A cicada hitched a ride with me on my errands yesterday. It perched on a windshield wiper like a jeweled ornament, bravely holding on in the buffeting winds while I drove.

According to wikipedia, the song of a cicada is used by filmmakers and animators as a "means of representing silence, pathos, and the great outdoors." (I got that from here ).

Never thought you'd learn something while reading this blog, I suppose?

Monday, August 13, 2007

The search for feeds

The only search engine for RSS feeds that I actually liked was Technorati. It actually works. I could limit my searches to actual blogs, rather than postings by everyone and his dog about the particular topic I was looking for. The other websites suggested, like Feedster and Syndic8, either froze on me or returned ridiculously long lists of results.
I used Technorati to search for Jane Austen-related blogs. (I just found a blog dedicated to the new movie Becoming Jane--further prove that I am a hopeless Austen addict in Dwain's opinion). This is probably the only time I'll use Technorati--I prefer learning about feeds and websites through word-of-mouth and things I read. I trust those sources more (word-of-mouth always takes you in cool new directions you would never have thought to take).

Sunday, August 12, 2007

"Our little systems have their day."--Tennyson, In Memoriam

Another reason why I love libraries...
The other day, I came across this book: Forensic Science: an encyclopedia of history, methods, and techniques.

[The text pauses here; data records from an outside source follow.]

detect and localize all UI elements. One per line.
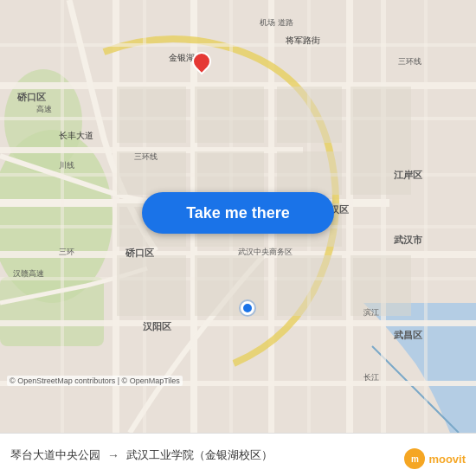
svg-rect-15 (0, 43, 476, 47)
current-location-dot (241, 301, 254, 315)
svg-rect-35 (117, 255, 186, 316)
pin-circle (188, 48, 215, 74)
svg-rect-13 (346, 0, 353, 433)
svg-rect-24 (424, 0, 428, 433)
svg-rect-34 (351, 87, 411, 195)
svg-rect-38 (351, 255, 411, 316)
moovit-logo-text: moovit (428, 453, 466, 466)
map-container: 金银湖将军路街机场 道路三环线硚口区高速长丰大道三环线三环汉赣高速汉阳区硚口区武… (0, 0, 476, 433)
take-me-there-button[interactable]: Take me there (142, 192, 334, 234)
osm-attribution: © OpenStreetMap contributors | © OpenMap… (7, 376, 183, 386)
svg-rect-25 (117, 87, 186, 143)
destination-pin (192, 52, 211, 78)
svg-rect-20 (61, 0, 64, 433)
svg-rect-28 (117, 151, 186, 195)
svg-rect-27 (277, 87, 342, 143)
moovit-logo: m moovit (404, 448, 466, 469)
moovit-logo-icon: m (404, 448, 425, 469)
svg-rect-29 (195, 151, 264, 195)
route-arrow: → (107, 448, 119, 462)
svg-rect-30 (277, 151, 342, 195)
svg-rect-14 (381, 0, 386, 433)
svg-rect-8 (0, 320, 476, 326)
svg-rect-37 (277, 255, 342, 316)
from-label: 琴台大道中央公园 (10, 447, 100, 463)
to-label: 武汉工业学院（金银湖校区） (126, 447, 273, 463)
bottom-bar: 琴台大道中央公园 → 武汉工业学院（金银湖校区） m moovit (0, 433, 476, 476)
svg-rect-26 (195, 87, 264, 143)
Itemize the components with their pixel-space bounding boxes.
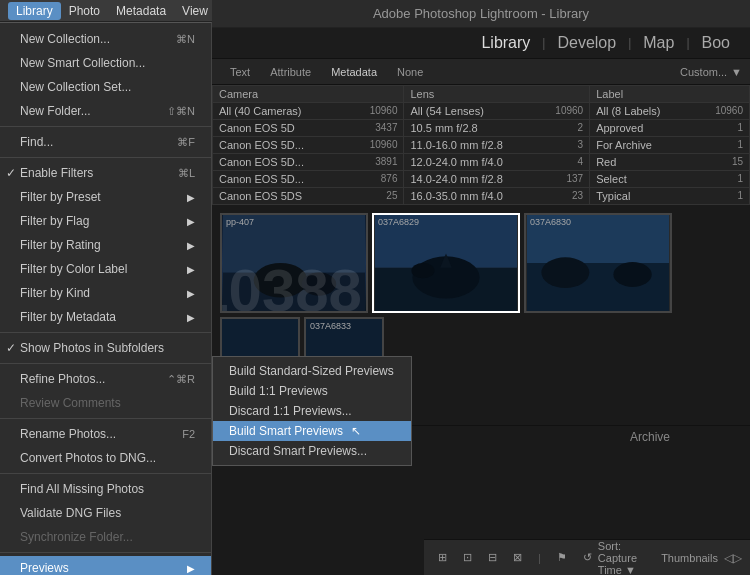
photo-2-svg: [374, 215, 518, 311]
menu-new-folder[interactable]: New Folder... ⇧⌘N: [0, 99, 211, 123]
rotate-btn[interactable]: ↺: [577, 549, 598, 566]
filter-bar: Text Attribute Metadata None Custom... ▼: [212, 59, 750, 85]
metadata-camera-cell[interactable]: Canon EOS 5DS25: [213, 188, 404, 205]
metadata-camera-cell[interactable]: Canon EOS 5D...3891: [213, 154, 404, 171]
metadata-lens-cell[interactable]: 12.0-24.0 mm f/4.04: [404, 154, 590, 171]
menu-convert-dng[interactable]: Convert Photos to DNG...: [0, 446, 211, 470]
sep7: [0, 552, 211, 553]
col-lens[interactable]: Lens: [404, 86, 590, 103]
menu-filter-preset[interactable]: Filter by Preset ▶: [0, 185, 211, 209]
cursor-indicator: ↖: [351, 424, 361, 438]
menu-filter-rating[interactable]: Filter by Rating ▶: [0, 233, 211, 257]
filter-none[interactable]: None: [387, 64, 433, 80]
menu-sync-folder: Synchronize Folder...: [0, 525, 211, 549]
metadata-camera-cell[interactable]: Canon EOS 5D...10960: [213, 137, 404, 154]
tab-map[interactable]: Map: [633, 32, 684, 54]
menu-new-collection[interactable]: New Collection... ⌘N: [0, 27, 211, 51]
svg-point-7: [411, 263, 434, 278]
menu-filter-metadata[interactable]: Filter by Metadata ▶: [0, 305, 211, 329]
tab-book[interactable]: Boo: [692, 32, 740, 54]
filter-custom[interactable]: Custom... ▼: [680, 66, 742, 78]
metadata-lens-cell[interactable]: 10.5 mm f/2.82: [404, 120, 590, 137]
metadata-label-cell[interactable]: Select1: [590, 171, 750, 188]
sep4: [0, 363, 211, 364]
menu-new-smart-collection[interactable]: New Smart Collection...: [0, 51, 211, 75]
metadata-label-cell[interactable]: Typical1: [590, 188, 750, 205]
menu-metadata[interactable]: Metadata: [108, 2, 174, 20]
photo-thumb-1[interactable]: pp-407 10388: [220, 213, 368, 313]
sep2: [0, 157, 211, 158]
loupe-view-btn[interactable]: ⊡: [457, 549, 478, 566]
sep6: [0, 473, 211, 474]
filter-metadata[interactable]: Metadata: [321, 64, 387, 80]
menu-enable-filters[interactable]: Enable Filters ⌘L: [0, 161, 211, 185]
tab-develop[interactable]: Develop: [547, 32, 626, 54]
bottom-toolbar: ⊞ ⊡ ⊟ ⊠ | ⚑ ↺ Sort: Capture Time ▼ Thumb…: [424, 539, 750, 575]
menu-rename-photos[interactable]: Rename Photos... F2: [0, 422, 211, 446]
tab-sep1: |: [540, 36, 547, 50]
menu-show-subfolders[interactable]: Show Photos in Subfolders: [0, 336, 211, 360]
menu-filter-kind[interactable]: Filter by Kind ▶: [0, 281, 211, 305]
dropdown-icon: ▼: [731, 66, 742, 78]
menu-find[interactable]: Find... ⌘F: [0, 130, 211, 154]
sep5: [0, 418, 211, 419]
metadata-label-cell[interactable]: Approved1: [590, 120, 750, 137]
metadata-lens-cell[interactable]: 16.0-35.0 mm f/4.023: [404, 188, 590, 205]
tab-library[interactable]: Library: [471, 32, 540, 54]
sep3: [0, 332, 211, 333]
submenu-discard-smart[interactable]: Discard Smart Previews...: [213, 441, 411, 461]
submenu-discard-1to1[interactable]: Discard 1:1 Previews...: [213, 401, 411, 421]
submenu-build-standard[interactable]: Build Standard-Sized Previews: [213, 361, 411, 381]
flag-btn[interactable]: ⚑: [551, 549, 573, 566]
sort-control[interactable]: Sort: Capture Time ▼: [598, 540, 653, 576]
photo-thumb-2[interactable]: 037A6829: [372, 213, 520, 313]
metadata-table: Camera Lens Label All (40 Cameras)10960 …: [212, 85, 750, 205]
menu-previews[interactable]: Previews ▶: [0, 556, 211, 575]
grid-view-btn[interactable]: ⊞: [432, 549, 453, 566]
metadata-lens-cell[interactable]: All (54 Lenses)10960: [404, 103, 590, 120]
menu-filter-color[interactable]: Filter by Color Label ▶: [0, 257, 211, 281]
photo-thumb-3[interactable]: 037A6830: [524, 213, 672, 313]
library-panel: Adobe Photoshop Lightroom - Library Libr…: [212, 0, 750, 575]
menu-photo[interactable]: Photo: [61, 2, 108, 20]
metadata-camera-cell[interactable]: All (40 Cameras)10960: [213, 103, 404, 120]
filter-text[interactable]: Text: [220, 64, 260, 80]
metadata-label-cell[interactable]: All (8 Labels)10960: [590, 103, 750, 120]
menu-refine-photos[interactable]: Refine Photos... ⌃⌘R: [0, 367, 211, 391]
metadata-camera-cell[interactable]: Canon EOS 5D3437: [213, 120, 404, 137]
title-bar: Adobe Photoshop Lightroom - Library: [212, 0, 750, 28]
module-tabs: Library | Develop | Map | Boo: [212, 28, 750, 59]
compare-btn[interactable]: ⊟: [482, 549, 503, 566]
filter-attribute[interactable]: Attribute: [260, 64, 321, 80]
photo-1-label: pp-407: [226, 217, 254, 227]
svg-point-11: [541, 257, 589, 288]
survey-btn[interactable]: ⊠: [507, 549, 528, 566]
metadata-label-cell[interactable]: For Archive1: [590, 137, 750, 154]
submenu-build-1to1[interactable]: Build 1:1 Previews: [213, 381, 411, 401]
menu-validate-dng[interactable]: Validate DNG Files: [0, 501, 211, 525]
tab-sep2: |: [626, 36, 633, 50]
metadata-camera-cell[interactable]: Canon EOS 5D...876: [213, 171, 404, 188]
submenu-build-smart[interactable]: Build Smart Previews ↖: [213, 421, 411, 441]
svg-point-12: [613, 262, 651, 287]
metadata-label-cell[interactable]: Red15: [590, 154, 750, 171]
library-dropdown-menu: New Collection... ⌘N New Smart Collectio…: [0, 22, 212, 575]
photo-1-number: 10388: [220, 261, 362, 313]
menu-find-missing[interactable]: Find All Missing Photos: [0, 477, 211, 501]
toolbar-icons: ⊞ ⊡ ⊟ ⊠ | ⚑ ↺: [432, 549, 598, 566]
thumbnails-label: Thumbnails: [661, 552, 718, 564]
col-label[interactable]: Label: [590, 86, 750, 103]
menu-library[interactable]: Library: [8, 2, 61, 20]
slider-icon[interactable]: ◁▷: [724, 551, 742, 565]
menu-new-collection-set[interactable]: New Collection Set...: [0, 75, 211, 99]
menu-filter-flag[interactable]: Filter by Flag ▶: [0, 209, 211, 233]
col-camera[interactable]: Camera: [213, 86, 404, 103]
metadata-lens-cell[interactable]: 14.0-24.0 mm f/2.8137: [404, 171, 590, 188]
menu-review-comments: Review Comments: [0, 391, 211, 415]
previews-submenu: Build Standard-Sized Previews Build 1:1 …: [212, 356, 412, 466]
archive-label: Archive: [630, 430, 670, 444]
metadata-lens-cell[interactable]: 11.0-16.0 mm f/2.83: [404, 137, 590, 154]
menu-view[interactable]: View: [174, 2, 216, 20]
tab-sep3: |: [684, 36, 691, 50]
photo-3-svg: [526, 215, 670, 311]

Its introduction was quite imaginative and engrossing, a far cry from the typical droning "Chapter one is about... Chapter two is about..." The author opened each section of his history with a quote from literature.
He started off the whole introduction with "The world's history is the world's judgment." (Friedrich von Schiller, Lectures, May 1789). In writing about how the Industrial Revolution led to the invention of some elaborately named construction that made forensic science possible, he quoted Shakespeare, "The brightest heaven of invention..." (from King Henry V). From there, it was but a leap to "By a set of curious chances..." (Gilbert, The Mikado), relating to the explosion of applied science discoveries in the 19th century.
"Turning to poison..." (Keats, "Ode on Melancholy") and "For the red blood reigns..." (Shakespeare, The Winter's Tale) opened sections on very obvious things that forensic science is interested in.
In discussing how research in other fields of science helped forensic science, the relevant quote was "The true university of these days is a collection of books." (Thomas Carlyle, "Heroes and Hero Worship Lecture V. The Hero as a Man of Letters") The dawn of the twentieth century merited the quote "Brave New World" (Aldous Huxley, title of his book). The section on increased sophistication in identification was introduced by "The American system of rugged individualism..." (Hoover, campaign speech, 1928). The ability to solve crimes long past due to biometrics (use of bodily evidence) had this curious quote "I have been looking for a person...all my life" (Sydney Smith, Memoir, Chapter 9), as well as this rousing Shakespearean one, "...summon up the blood" (King Henry V).
And for those of us who watch shows like Law & Order, "Rome has spoken; the case is concluded" (St. Augustine, Sermons, Book 1), which refers to the importance of case law in establishing what can be used as evidence.

Thursday, August 09, 2007


I should not have shown a sign of weakness. The dark gods have pounced.

There is a baby cave cricket in the kitchen.

Tuesday, August 07, 2007

Mammoth Cave

We went to Mammoth Cave this weekend. How wonderfully glorious to go underground on a wool-muggy day!

Here are some cave crickets. Back when we were living together, many many years ago, Jenni and I called them spidickets because we had no idea what they were. One time, the power went out; knowing what we would probably see, we turned on a flashlight and saw that 20-30 of these ugly thumb-length creatures had materialized out of the woodwork.

It puts me in mind of the goblins in the mines of Moira, and Gandalf calmly saying: "They are coming." That is how we felt just before turning on the flashlight.